Not since Steve Balboni has a Royals slugger hit 36 homers -- a total that remains the franchise's single-season mark. But Mike "Moose" Moustakas is poised to make Kansas City history. Peter G. Aiken-USA TODAY Sports

This story ran last month, as Moustakas neared the Royals franchise record.

In this year of the Three True Outcomes, all sorts of long-ball records have and will be broken. Just last week, we saw Miami's Giancarlo Stanton blow past the Marlins' single-season home run record of 42, set 21 years ago by Gary Sheffield. Now, Kansas City's Mike Moustakas is poised to join Stanton in setting the new mark for his franchise. We're still a couple of weeks away from Labor Day.

Moose, as he's called, will become the Royals' one-year home run king when he hits No. 37 -- he had 35 entering the weekend -- and will be breaking a record that in its own way is one of the more noteworthy marks in the game. It has been a long time coming, not just for the organization, but for Moustakas, the logical candidate to wear the K.C. home run crown, probably more so than the guy who has worn it since the mid-1980s, Steve Balboni.

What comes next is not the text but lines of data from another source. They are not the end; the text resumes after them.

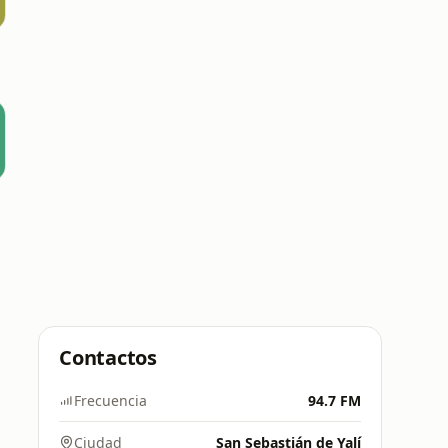
Contactos
Frecuencia
94.7 FM
Ciudad
San Sebastián de Yalí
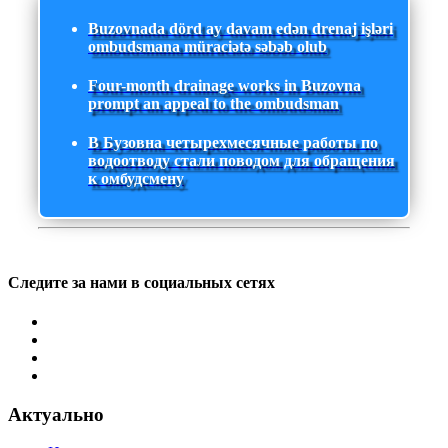
Buzovnada dörd ay davam edən drenaj işləri
ombudsmana müraciətə səbəb olub
Four-month drainage works in Buzovna
prompt an appeal to the ombudsman
В Бузовна четырехмесячные работы по
водоотводу стали поводом для обращения
к омбудсмену
Следите за нами в социальных сетях
Актуально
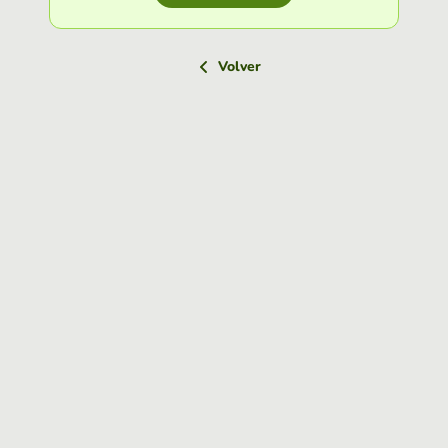
Volver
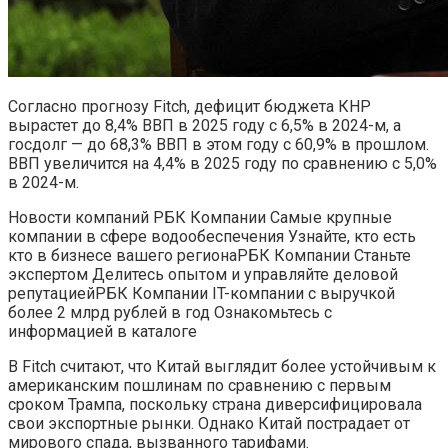
Согласно прогнозу Fitch, дефицит бюджета КНР
вырастет до 8,4% ВВП в 2025 году с 6,5% в 2024-м, а
госдолг — до 68,3% ВВП в этом году с 60,9% в прошлом.
ВВП увеличится на 4,4% в 2025 году по сравнению с 5,0%
в 2024-м.
Новости компаний РБК Компании Самые крупные
компании в сфере водообеспечения Узнайте, кто есть
кто в бизнесе вашего региона
РБК Компании Станьте
экспертом Делитесь опытом и управляйте деловой
репутацией
РБК Компании IT-компании с выручкой
более 2 млрд рублей в год Ознакомьтесь с
информацией в каталоге
В Fitch считают, что Китай выглядит более устойчивым к
американским пошлинам по сравнению с первым
сроком Трампа, поскольку страна диверсифицировала
свои экспортные рынки. Однако Китай пострадает от
мирового спада, вызванного тарифами.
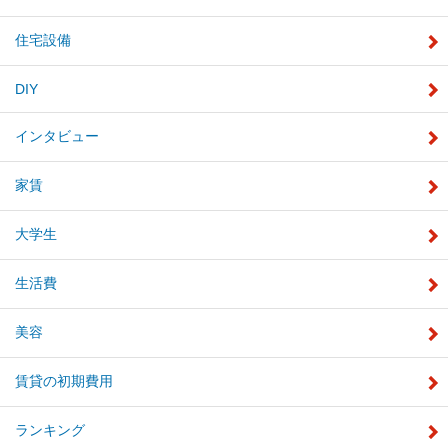
住宅設備
DIY
インタビュー
家賃
大学生
生活費
美容
賃貸の初期費用
ランキング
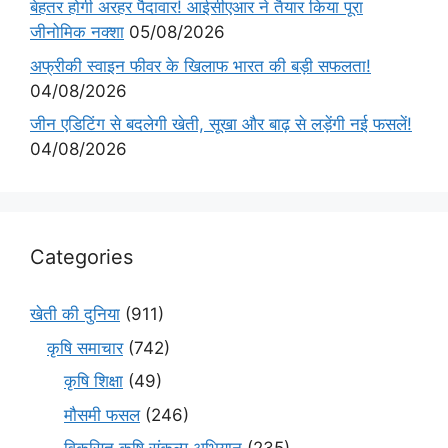
बेहतर होगी अरहर पैदावार! आईसीएआर ने तैयार किया पूरा
जीनोमिक नक्शा
05/08/2026
अफ्रीकी स्वाइन फीवर के खिलाफ भारत की बड़ी सफलता!
04/08/2026
जीन एडिटिंग से बदलेगी खेती, सूखा और बाढ़ से लड़ेंगी नई फसलें!
04/08/2026
Categories
खेती की दुनिया
(911)
कृषि समाचार
(742)
कृषि शिक्षा
(49)
मौसमी फसल
(246)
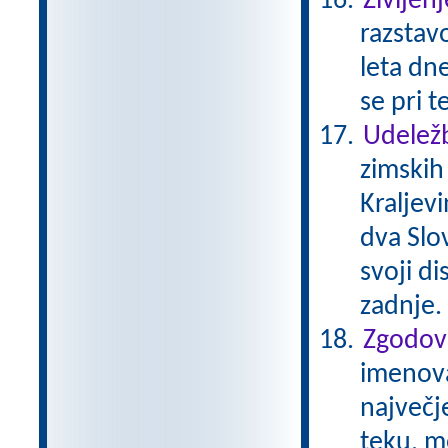
Življenj
razstavo
leta dne
se pri t
Udeležb
zimskih
Kraljev
dva Slov
svoji di
zadnje.
Zgodovi
imenovan
največj
teku, m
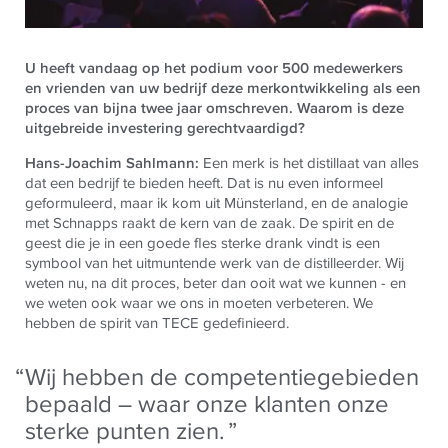
U heeft vandaag op het podium voor 500 medewerkers
en vrienden van uw bedrijf deze merkontwikkeling als een
proces van bijna twee jaar omschreven. Waarom is deze
uitgebreide investering gerechtvaardigd?
Hans-Joachim Sahlmann:
Een merk is het distillaat van alles
dat een bedrijf te bieden heeft. Dat is nu even informeel
geformuleerd, maar ik kom uit Münsterland, en de analogie
met Schnapps raakt de kern van de zaak. De spirit en de
geest die je in een goede fles sterke drank vindt is een
symbool van het uitmuntende werk van de distilleerder. Wij
weten nu, na dit proces, beter dan ooit wat we kunnen - en
we weten ook waar we ons in moeten verbeteren. We
hebben de spirit van TECE gedefinieerd.
Wij hebben de competentiegebieden
bepaald – waar onze klanten onze
sterke punten zien.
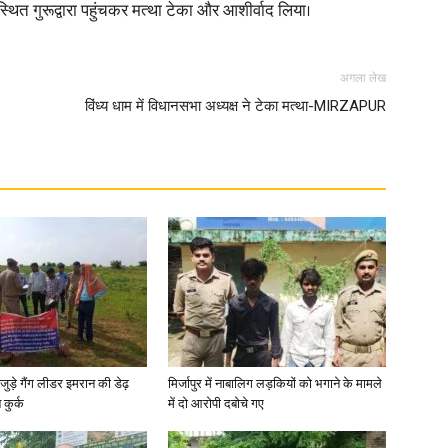
स्थित गुरूद्वारा पहुंचकर मत्था टेका और आशीर्वाद लिया।
अगला लेख
विंध्य धाम में विधानसभा अध्यक्ष ने टेका मत्था-MIRZAPUR
जुड़े गैंग लीडर इमरान की डेढ़
मिर्जापुर में नाबालिग लड़कियों को भगाने के मामले
कुर्क
में दो आरोपी दबोचे गए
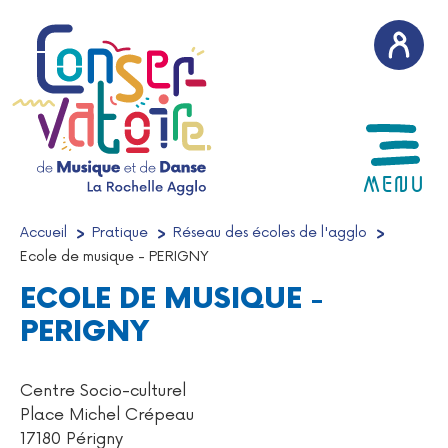
AFFICH
MENU
Accueil
/
Pratique
/
Réseau des écoles de l'agglo
/
Ecole de musique - PERIGNY
ECOLE DE MUSIQUE -
PERIGNY
Centre Socio-culturel
Place Michel Crépeau
17180 Périgny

"Experience," Royals manager Ned Yost says when asked to explain Moustakas' power surge. "People ask me all the time, 'Where did Moose's power come from?' He's always had the power. He had it in the minor leagues and he's had it in the major leagues. But he's learned how to harness it and learned how to use it. "

Think about it: 36 homers, a total already beaten this season not just by Stanton but also by Yankees rookie Aaron Judge. By the end of the season, many players will top that total. Yet in Kansas City, that number has held firm in the record book for nearly 32 years. How is that possible?

A few decades ago, if you went to a major league game, it was a big deal to see a home run. It wasn't like seeing a triple play or a no-hitter, but it was far from certain you'd see one. If you didn't, and you didn't make it to many games, you felt kind of cheated.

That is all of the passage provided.